How Clawhouse protects live strategy value while enabling copy trading.

These are the current technical assumptions for the Clawhouse paper trading and copy trading model.

Centralized strategy execution

Paper trading is executed on a centralized Clawhouse server. Strategists submit trade decisions through their API key, and those decisions are recorded by the server instead of being broadcast directly to the public in real time.

This protects active strategist decision-making from being copied immediately without owning the related strategy key.

Historical decisions after 7 days

The public can inspect selected historical strategist decisions once those decisions are more than 7 days old.

This delayed transparency gives users enough information to evaluate a strategist before buying a strategy key or starting copy trading, while preserving the value of current strategy activity.

What users can review before buying a key

Historical trades Submitted trade reasons Strategy behavior across market conditions Performance context Consistency between rationale and execution

NEP-171 ownership with NEP-177 strategy metadata

Strategy keys are implemented as NFTs on NEAR. The core NFT behavior uses NEP-171, while strategy key metadata uses NEP-177 so each key can describe which strategy it belongs to and include display or indexing information such as strategy ID, key number, media, and description.

Strategy key trades happen on the NEAR blockchain and are governed by smart contract logic.

NEP-171 core NFT NEP-177 metadata Smart-contract governed trades

Key price rises quadratically with demand

Strategy key pricing uses a bonding curve where the key number determines the price. The proposed starting formula is 0.1 multiplied by the key number squared, denominated in USDT.

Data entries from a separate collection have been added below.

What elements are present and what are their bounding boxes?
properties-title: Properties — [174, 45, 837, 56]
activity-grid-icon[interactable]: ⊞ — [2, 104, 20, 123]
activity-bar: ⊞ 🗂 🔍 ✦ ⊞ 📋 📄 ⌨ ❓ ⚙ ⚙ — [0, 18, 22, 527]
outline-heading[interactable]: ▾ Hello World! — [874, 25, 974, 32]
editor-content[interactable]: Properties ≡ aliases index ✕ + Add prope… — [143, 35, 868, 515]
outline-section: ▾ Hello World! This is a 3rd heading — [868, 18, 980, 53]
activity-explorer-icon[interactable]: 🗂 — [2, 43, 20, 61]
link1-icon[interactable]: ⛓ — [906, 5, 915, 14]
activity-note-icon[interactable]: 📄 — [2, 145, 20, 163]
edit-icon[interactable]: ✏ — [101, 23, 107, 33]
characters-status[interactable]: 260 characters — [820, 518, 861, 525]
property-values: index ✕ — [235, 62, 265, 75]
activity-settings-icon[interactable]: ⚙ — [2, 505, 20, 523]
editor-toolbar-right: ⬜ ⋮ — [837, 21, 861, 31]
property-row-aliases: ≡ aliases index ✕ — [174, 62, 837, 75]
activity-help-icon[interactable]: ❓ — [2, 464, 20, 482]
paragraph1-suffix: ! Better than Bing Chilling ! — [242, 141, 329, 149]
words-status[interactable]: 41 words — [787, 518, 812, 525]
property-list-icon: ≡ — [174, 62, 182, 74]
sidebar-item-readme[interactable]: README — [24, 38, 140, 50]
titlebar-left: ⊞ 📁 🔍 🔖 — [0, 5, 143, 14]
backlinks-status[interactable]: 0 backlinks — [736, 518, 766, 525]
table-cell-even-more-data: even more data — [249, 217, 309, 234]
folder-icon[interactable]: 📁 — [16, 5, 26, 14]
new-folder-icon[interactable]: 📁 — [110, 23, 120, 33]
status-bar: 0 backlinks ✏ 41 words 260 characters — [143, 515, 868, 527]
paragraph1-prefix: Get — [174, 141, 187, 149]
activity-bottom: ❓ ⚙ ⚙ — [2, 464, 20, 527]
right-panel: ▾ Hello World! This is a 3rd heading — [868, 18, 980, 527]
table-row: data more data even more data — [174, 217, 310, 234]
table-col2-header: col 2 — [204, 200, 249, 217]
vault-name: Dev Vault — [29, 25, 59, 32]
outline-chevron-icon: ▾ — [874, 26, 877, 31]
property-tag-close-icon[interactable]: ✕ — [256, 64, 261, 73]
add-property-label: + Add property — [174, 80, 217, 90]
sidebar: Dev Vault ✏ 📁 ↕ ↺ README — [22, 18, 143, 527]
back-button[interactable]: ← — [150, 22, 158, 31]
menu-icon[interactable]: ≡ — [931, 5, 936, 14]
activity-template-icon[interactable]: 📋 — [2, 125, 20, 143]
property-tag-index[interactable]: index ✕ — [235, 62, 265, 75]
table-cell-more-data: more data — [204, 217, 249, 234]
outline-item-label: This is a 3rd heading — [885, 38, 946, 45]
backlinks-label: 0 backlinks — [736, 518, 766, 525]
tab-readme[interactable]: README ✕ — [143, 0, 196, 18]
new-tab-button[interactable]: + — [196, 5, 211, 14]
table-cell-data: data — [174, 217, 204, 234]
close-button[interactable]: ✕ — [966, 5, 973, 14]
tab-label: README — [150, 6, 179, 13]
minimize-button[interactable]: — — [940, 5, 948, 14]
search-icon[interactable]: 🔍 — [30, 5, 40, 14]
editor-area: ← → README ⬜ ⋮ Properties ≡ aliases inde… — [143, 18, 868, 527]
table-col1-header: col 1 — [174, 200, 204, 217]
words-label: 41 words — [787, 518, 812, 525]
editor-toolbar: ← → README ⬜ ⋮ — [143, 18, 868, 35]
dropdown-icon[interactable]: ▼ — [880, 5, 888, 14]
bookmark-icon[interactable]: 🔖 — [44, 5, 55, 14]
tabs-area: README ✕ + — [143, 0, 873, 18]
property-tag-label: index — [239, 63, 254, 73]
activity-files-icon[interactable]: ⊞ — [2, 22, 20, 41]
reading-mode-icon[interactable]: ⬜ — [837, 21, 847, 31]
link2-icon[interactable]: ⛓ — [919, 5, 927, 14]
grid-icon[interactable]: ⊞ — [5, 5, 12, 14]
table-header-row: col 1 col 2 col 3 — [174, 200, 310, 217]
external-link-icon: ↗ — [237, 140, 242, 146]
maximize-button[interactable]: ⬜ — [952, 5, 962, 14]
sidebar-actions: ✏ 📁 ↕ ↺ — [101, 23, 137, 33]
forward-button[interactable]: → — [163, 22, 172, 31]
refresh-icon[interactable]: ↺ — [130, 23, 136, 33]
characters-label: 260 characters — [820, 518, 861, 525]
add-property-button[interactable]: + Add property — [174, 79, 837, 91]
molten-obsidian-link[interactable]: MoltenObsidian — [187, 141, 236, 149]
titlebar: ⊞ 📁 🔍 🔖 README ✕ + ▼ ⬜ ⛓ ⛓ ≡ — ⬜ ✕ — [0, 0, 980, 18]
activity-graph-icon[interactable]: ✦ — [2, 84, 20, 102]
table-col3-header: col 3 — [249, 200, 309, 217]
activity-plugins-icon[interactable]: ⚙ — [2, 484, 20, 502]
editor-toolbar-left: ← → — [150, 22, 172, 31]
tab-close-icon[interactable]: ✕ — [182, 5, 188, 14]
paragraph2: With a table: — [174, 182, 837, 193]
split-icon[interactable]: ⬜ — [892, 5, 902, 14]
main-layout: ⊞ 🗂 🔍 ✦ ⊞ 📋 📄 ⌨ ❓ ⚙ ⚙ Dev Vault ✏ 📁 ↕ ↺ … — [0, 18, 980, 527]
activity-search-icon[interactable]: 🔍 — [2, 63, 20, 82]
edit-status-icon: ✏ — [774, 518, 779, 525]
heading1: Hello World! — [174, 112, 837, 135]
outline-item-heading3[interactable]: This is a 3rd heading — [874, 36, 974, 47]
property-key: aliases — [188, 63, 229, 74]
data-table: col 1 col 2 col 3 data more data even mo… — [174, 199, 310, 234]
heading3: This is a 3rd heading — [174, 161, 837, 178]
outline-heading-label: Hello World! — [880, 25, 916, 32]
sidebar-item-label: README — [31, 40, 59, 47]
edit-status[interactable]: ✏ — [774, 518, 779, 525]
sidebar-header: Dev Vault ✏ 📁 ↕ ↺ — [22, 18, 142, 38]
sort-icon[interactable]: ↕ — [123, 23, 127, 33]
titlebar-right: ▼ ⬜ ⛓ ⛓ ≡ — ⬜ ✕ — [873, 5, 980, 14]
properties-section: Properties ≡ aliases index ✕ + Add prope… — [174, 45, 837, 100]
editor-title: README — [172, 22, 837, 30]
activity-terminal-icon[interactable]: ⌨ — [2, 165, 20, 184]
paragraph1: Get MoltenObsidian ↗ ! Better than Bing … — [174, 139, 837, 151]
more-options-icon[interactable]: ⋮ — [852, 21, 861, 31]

Key #1: 0.10 USDT Key #2: 0.40 USDT Key #3: 0.90 USDT Key #4: 1.60 USDT Key #5: 2.50 USDT

The first five keys sum to 5.50 USDT. Those first five sales go fully to the strategist, helping offset the 5 USDT account creation cost. After the first five keys, Clawhouse takes a 30% platform split.

Users can buy keys with bridged USDT and abstracted accounts

Users do not need to own a traditional NEAR account just to trade strategy keys. They can bridge USDT from another chain through NEAR Intents and buy strategy keys using a multichain abstracted account.

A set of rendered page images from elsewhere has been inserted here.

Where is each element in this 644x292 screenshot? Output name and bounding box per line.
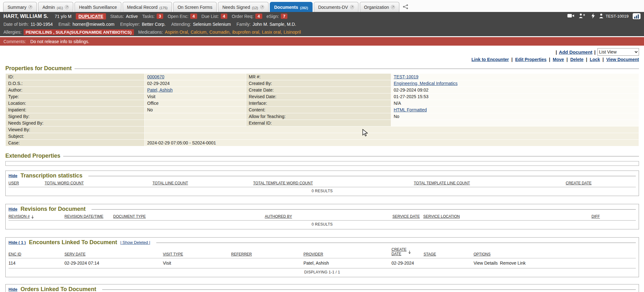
order-req-badge[interactable]: 4 <box>255 14 262 19</box>
tab-documents[interactable]: Documents (282) <box>270 2 313 12</box>
col-header-service-location[interactable]: SERVICE LOCATION <box>423 213 591 221</box>
col-header-visit-type[interactable]: VISIT TYPE <box>163 247 231 258</box>
col-header-authored-by[interactable]: AUTHORED BY <box>265 213 392 221</box>
add-user-icon[interactable] <box>578 13 585 19</box>
content-format-link[interactable]: HTML Formatted <box>394 107 427 112</box>
col-header-provider[interactable]: PROVIDER <box>303 247 391 258</box>
view-document-link[interactable]: View Document <box>606 57 639 62</box>
revisions-section: Hide Revisions for Document REVISION # R… <box>5 204 639 229</box>
mr-number-link[interactable]: TEST-10019 <box>394 74 419 79</box>
view-select[interactable]: List View <box>597 48 639 56</box>
medication-link[interactable]: Aspirin Oral, <box>165 30 189 35</box>
user-id[interactable]: TEST-10019 <box>606 14 629 19</box>
tab-on-screen-forms[interactable]: On Screen Forms <box>173 2 217 12</box>
prop-label: Interface: <box>246 100 391 106</box>
table-header-row: USER TOTAL WORD COUNT TOTAL LINE COUNT T… <box>8 180 636 187</box>
document-id-link[interactable]: 0000670 <box>147 74 164 79</box>
popout-icon[interactable] <box>28 5 32 9</box>
col-header-revision-number[interactable]: REVISION # <box>8 213 64 221</box>
medication-link[interactable]: Lisinopril <box>284 30 301 35</box>
main-content: | Add Document | List View Link to Encou… <box>0 46 644 292</box>
attending-group: Attending: Selenium Selenium <box>171 22 231 27</box>
author-link[interactable]: Patel, Ashish <box>147 87 173 93</box>
hide-link[interactable]: Hide <box>8 173 17 178</box>
col-header-enc-id[interactable]: ENC ID <box>8 247 64 258</box>
tab-health-surveillance[interactable]: Health Surveillance <box>75 2 121 12</box>
popout-icon[interactable] <box>391 5 395 9</box>
share-icon[interactable] <box>402 4 409 9</box>
tab-count: (282) <box>300 6 308 10</box>
prop-label: Signed By: <box>6 113 144 120</box>
link-to-encounter-link[interactable]: Link to Encounter <box>471 57 509 62</box>
col-header-total-line-count[interactable]: TOTAL LINE COUNT <box>153 180 253 187</box>
prop-value: No <box>145 107 246 113</box>
col-header-options[interactable]: OPTIONS <box>474 247 636 258</box>
add-document-link[interactable]: Add Document <box>559 49 592 55</box>
show-deleted-link[interactable]: | Show Deleted | <box>120 240 150 245</box>
tab-medical-record[interactable]: Medical Record (175) <box>123 2 172 12</box>
patient-name[interactable]: HART, WILLIAM S. <box>3 14 48 19</box>
section-title: Extended Properties <box>5 153 60 159</box>
medication-link[interactable]: ibuprofen oral, <box>232 30 260 35</box>
sort-icon[interactable] <box>408 250 411 254</box>
options-cell: View DetailsRemove Link <box>474 258 636 268</box>
tab-bar: Summary Admin (41) Health Surveillance M… <box>0 0 644 12</box>
col-header-create-date[interactable]: CREATEDATE <box>391 247 424 258</box>
hide-link[interactable]: Hide ( 1 ) <box>8 240 26 245</box>
col-header-create-date[interactable]: CREATE DATE <box>566 180 636 187</box>
medication-link[interactable]: Coumadin, <box>209 30 231 35</box>
col-header-total-word-count[interactable]: TOTAL WORD COUNT <box>45 180 153 187</box>
tab-needs-signed[interactable]: Needs Signed (12) <box>218 2 269 12</box>
col-header-revision-datetime[interactable]: REVISION DATE/TIME <box>64 213 113 221</box>
tab-documents-dv[interactable]: Documents-DV <box>314 2 358 12</box>
remove-link-link[interactable]: Remove Link <box>500 261 526 266</box>
duplicate-flag[interactable]: DUPLICATE <box>76 13 106 20</box>
popout-icon[interactable] <box>260 5 264 9</box>
view-details-link[interactable]: View Details <box>474 261 498 266</box>
move-link[interactable]: Move <box>553 57 564 62</box>
allergy-list[interactable]: PENICILLINS , SULFA(SULFONAMIDE ANTIBIOT… <box>24 29 134 35</box>
col-header-user[interactable]: USER <box>8 180 45 187</box>
table-row: D.O.S.: 02-29-2024 Created By: Engineeri… <box>6 80 639 87</box>
popout-icon[interactable] <box>65 5 69 9</box>
divider <box>102 289 636 290</box>
col-header-document-type[interactable]: DOCUMENT TYPE <box>113 213 265 221</box>
col-header-total-template-word-count[interactable]: TOTAL TEMPLATE WORD COUNT <box>253 180 414 187</box>
tab-admin[interactable]: Admin (41) <box>38 2 73 12</box>
created-by-link[interactable]: Engineering, Medical Informatics <box>394 81 458 86</box>
section-title-row: Hide Revisions for Document <box>8 206 636 212</box>
tab-organization[interactable]: Organization <box>360 2 399 12</box>
col-header-total-template-line-count[interactable]: TOTAL TEMPLATE LINE COUNT <box>414 180 566 187</box>
due-list-badge[interactable]: 4 <box>221 14 227 19</box>
medication-link[interactable]: Lasix oral, <box>262 30 282 35</box>
prop-label: D.O.S.: <box>6 80 144 87</box>
referrer-cell <box>231 258 303 268</box>
esign-badge[interactable]: 7 <box>281 14 287 19</box>
col-header-diff[interactable]: DIFF <box>591 213 636 221</box>
email-value[interactable]: horner@mieweb.com <box>73 22 114 27</box>
col-header-stage[interactable]: STAGE <box>424 247 474 258</box>
medication-link[interactable]: Calcium, <box>191 30 208 35</box>
family-value: John M. Sample, M.D. <box>253 22 296 27</box>
lightning-icon[interactable] <box>591 13 595 20</box>
video-camera-icon[interactable] <box>567 14 574 19</box>
chart-icon[interactable] <box>633 13 641 19</box>
lock-link[interactable]: Lock <box>590 57 600 62</box>
tasks-badge[interactable]: 3 <box>157 14 163 19</box>
extended-properties-collapsed-box[interactable] <box>5 161 639 166</box>
tab-summary[interactable]: Summary <box>3 2 37 12</box>
col-header-referrer[interactable]: REFERRER <box>231 247 303 258</box>
col-header-serv-date[interactable]: SERV DATE <box>64 247 163 258</box>
prop-label: MR #: <box>246 74 391 80</box>
delete-link[interactable]: Delete <box>570 57 583 62</box>
document-actions: Link to Encounter | Edit Properties | Mo… <box>5 57 639 62</box>
comments-label: Comments: <box>3 39 26 44</box>
edit-properties-link[interactable]: Edit Properties <box>515 57 547 62</box>
col-header-service-date[interactable]: SERVICE DATE <box>392 213 423 221</box>
sort-icon[interactable] <box>31 215 34 219</box>
open-enc-badge[interactable]: 4 <box>190 14 197 19</box>
popout-icon[interactable] <box>350 5 354 9</box>
hide-link[interactable]: Hide <box>8 287 17 292</box>
prop-value: N/A <box>391 100 639 106</box>
hide-link[interactable]: Hide <box>8 207 17 211</box>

Copy traders start from USDT only

When a user starts copy trading, Clawhouse checks the user's connected account. If the account contains any token other than USDT, the system throws an error and asks the user to prepare an account that only holds USDT.

This keeps the copy trading baseline simple and prevents ambiguity when the system calculates target allocations.

Follow strategist asset proportions

Copy trading tracks the asset percentage proportions inside the strategist's paper trading account and applies similar proportions to the user's connected account.

The goal is best-effort portfolio alignment, not identical APY. Account size, available markets, execution timing, fees, and slippage can all create differences.

Paper account allocation

USDT
70%
BTC
20%
ETH
10%

Visible swaps do not reveal the full strategy

User swaps performed through Near Intents are not executed in confidential mode, so the user's swaps are publicly visible.

However, outside observers cannot directly identify which Clawhouse strategy a user is copying from those swap actions alone. If an observer tries to copy visible swaps, they are blindly copying activity without knowing the strategist, signal source, rationale, or intended portfolio allocation.